MARTHA HAAS: „Mobil" entstand 1989, ein Jahr nach dem Inkrafttreten des Privatwirtschaftsgesetzes. Er steht im Besitz der Mitarbeiter.

FURCHE: Was publizieren Sie?

HAAS: Einige wichtige Titel sind das Buch zum Film „Es war einmal in Amerika", ein Buch zur Psychologie der Frauen oder ein Ratgeber für alle jene, die an der Aktienbörse reich werden möchten. Zu unserem ständigen Programm zählen verschiedene Zeitschriften.

FURCHE: Wovon lassen Sie sich bei der Themenauswahl leiten?

HAAS: Der wichtigste Faktor ist dabei sicherlich die erwartete Nachfrage. Persönliche Interessen, etwa nach anspruchsvoller Literatur, müssen in den Hintergrund treten.

FURCHE: Ist Ihr Programm aussagekräftig für das Geschehen am ungarischen Buchmarkt?

HAAS: Freilich gibt es alle möglichen Verlage, die ein umfassendes Angebot bieten, doch ist wertvolle Literatur heute weit weniger gefragt, als zum Beispiel Ratgeber zum Aktiengeschäft, zum Kochen, zur Gesundheit et cetera oder auch pornographische Literatur.

FURCHE: Wie sind die Existenzbedingungen für Ihren Verlag und wie sehen Sie die Lage dieses Wirtschaftszweiges insgesamt?
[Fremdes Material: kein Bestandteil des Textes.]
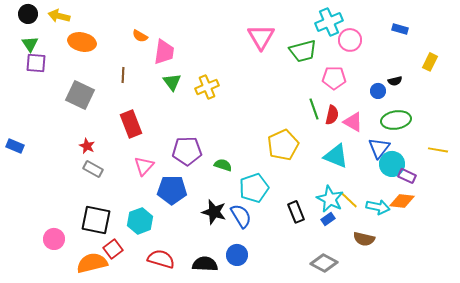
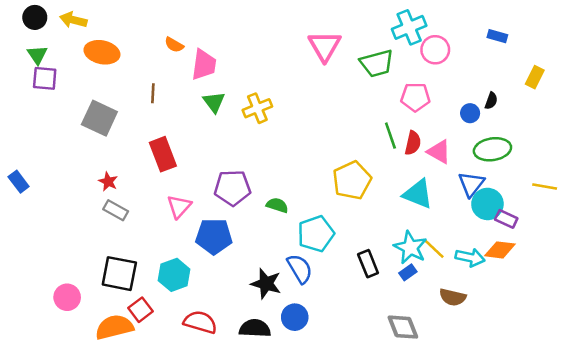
black semicircle: (395, 81) -> (491, 101), turned -56
blue rectangle: (15, 146) -> (19, 182), turned 30
black star: (214, 212) -> (266, 284), moved
gray diamond: (324, 263) -> (403, 327), turned 40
HAAS: Kurz gesagt, schlecht. Schuld daran ist einerseits die sich verstärkende Konkurrenz durch immer mehr Verlage, andererseits sind es die veränderten politischen Rahmenbedingungen. Ab 1989 gewährte der Staat neben Zuschüssen noch eine

Steuererleichterung von 80 Prozent. Vor einiger Zeit fielen diese Begünstigungen. Mit der Privatisierung ehemals staatlicher Verlage hat sich der Staat nun gänzlich aus diesem Bereich zurückgezogen. Nachlassendes staatliches Engagement ist neben dem Kulturbereich auch im Bildungs- und Sozialwesen zu verzeichnen. Und diese negativen Tendenzen werden durch die geringe Kaufkraft der Menschen (mit einem Durchschnittsgehalt sind Bücher kaum erschwinglich) verstärkt. Die Statistik zeigt, wie sich das auf die Verlagsbranche insgesamt auswirkt:

1989 haben 40 Verlage 7.600 Titel mit einer Gesamtauflage von 108 Millionen Büchern produziert. 1992 bestanden 1.000 Verlage (600 arbeiteten kontinuierlich), die 7.700 Titel, aber nur mehr 80 Millionen Exemplare auf den Markt brachten. Eine Ausnahme waren die 113 Millionen von 1990. Sie sind auf das Erscheinen zahlreicher Geschichtsbücher, betreffend die Jahrzehnte der KP-Herrschaft, zurückzuführen.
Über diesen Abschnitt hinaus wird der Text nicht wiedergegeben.